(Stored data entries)
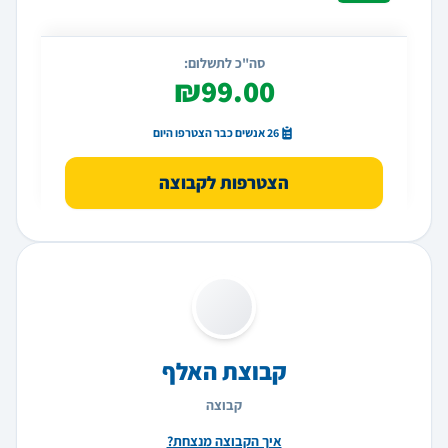
סה"כ לתשלום:
₪99.00
26 אנשים כבר הצטרפו היום
הצטרפות לקבוצה
קבוצת האלף
קבוצה
איך הקבוצה מנצחת?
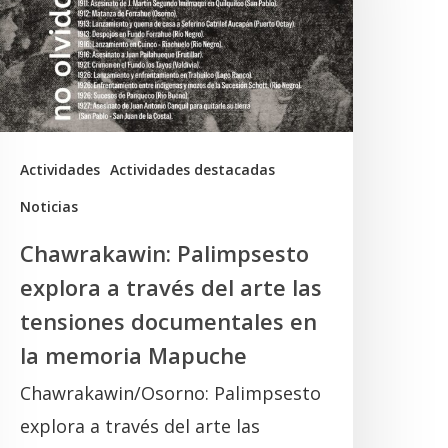
ravés
el
rte
as
ensiones
Actividades
Actividades destacadas
ocumentales
Noticias
n
Chawrakawin: Palimpsesto
a
explora a través del arte las
memoria
tensiones documentales en
Mapuche
la memoria Mapuche
Chawrakawin/Osorno: Palimpsesto
explora a través del arte las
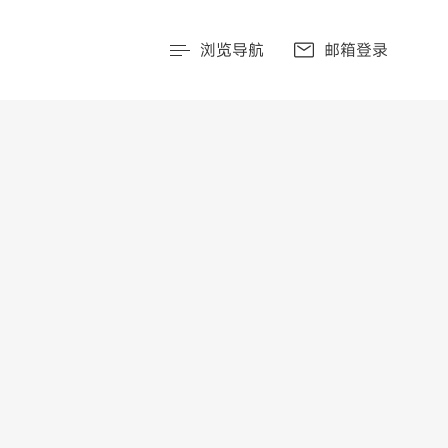
浏览导航
邮箱登录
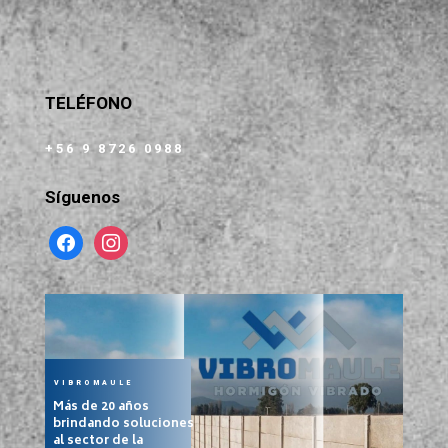
TELÉFONO
+56 9 8726 0988
Síguenos
facebook
instagram
VIBROMAULE
Más de 20 años
brindando soluciones
al sector de la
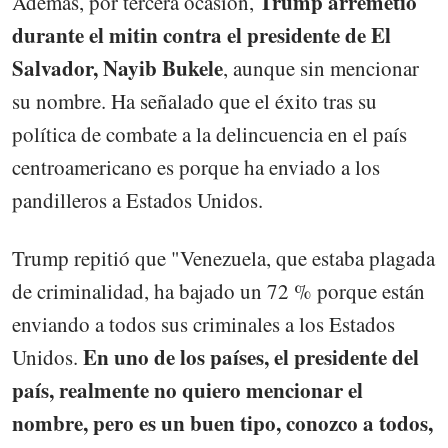
Trump arremetió
Además, por tercera ocasión,
durante el mitin contra el presidente de El
Salvador, Nayib Bukele
, aunque sin mencionar
su nombre. Ha señalado que el éxito tras su
política de combate a la delincuencia en el país
centroamericano es porque ha enviado a los
pandilleros a Estados Unidos.
Trump repitió que "Venezuela, que estaba plagada
de criminalidad, ha bajado un 72 % porque están
enviando a todos sus criminales a los Estados
En uno de los países, el presidente del
Unidos.
país, realmente no quiero mencionar el
nombre, pero es un buen tipo, conozco a todos,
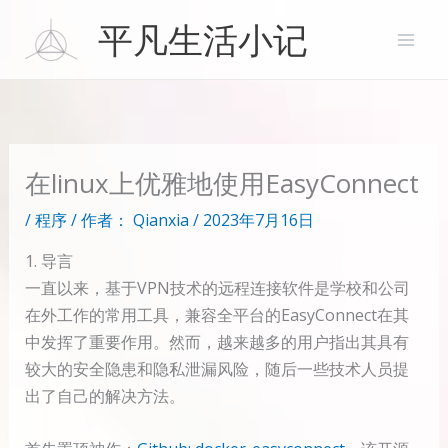
跳
平凡生活小记
至
内
容
在linux上优雅地使用EasyConnect
/
程序
/ 作者：
Qianxia
/
2023年7月16日
1. 导言
一直以来，基于VPN技术的远程连接软件是学校和公司
在外工作的常用工具，兼容全平台的EasyConnect在其
中发挥了重要作用。然而，越来越多的用户指出其具有
较大的安全隐患和隐私泄漏风险，随后一些技术人员提
出了自己的解决方法。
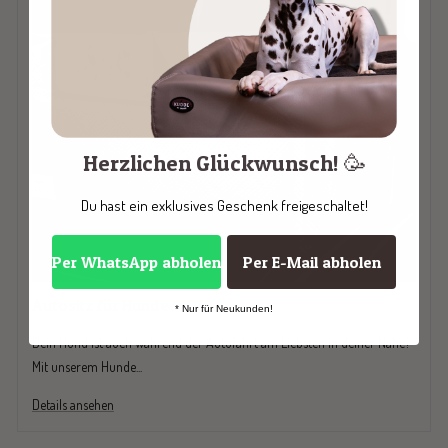
Herzlichen Glückwunsch! 🥳
Du hast ein exklusives Geschenk freigeschaltet!
Per WhatsApp abholen
Per E-Mail abholen
Autositz für Hunde RIDA
* Nur für Neukunden!
Dein Hund ist auch während der Autofahrt am Liebsten in deiner Nähe?
Mit unserem Hunde...
Details ansehen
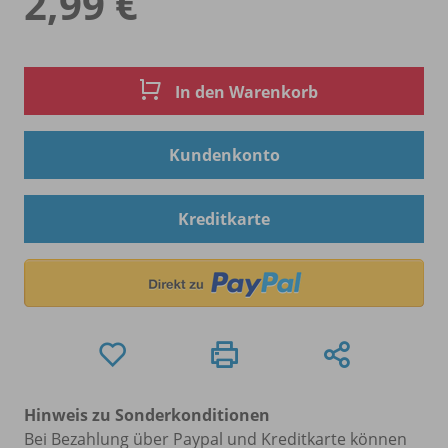
2,99 €
In den Warenkorb
Kundenkonto
Kreditkarte
Hinweis zu Sonderkonditionen
Bei Bezahlung über Paypal und Kreditkarte können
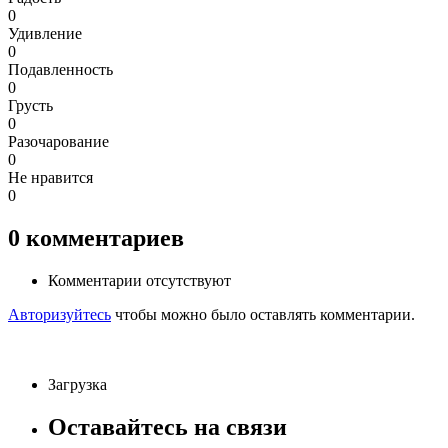
0
Удивление
0
Подавленность
0
Грусть
0
Разочарование
0
Не нравится
0
0
комментариев
Комментарии отсутствуют
Авторизуйтесь
чтобы можно было оставлять комментарии.
Загрузка
Оставайтесь на связи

[Assignment]: Write out each line exactly, starting with the line that contains "комментариев" and stopping after the last line of the data.

[Answer below]:
комментариев
Комментарии отсутствуют
Авторизуйтесь
чтобы можно было оставлять комментарии.
Загрузка
Оставайтесь на связи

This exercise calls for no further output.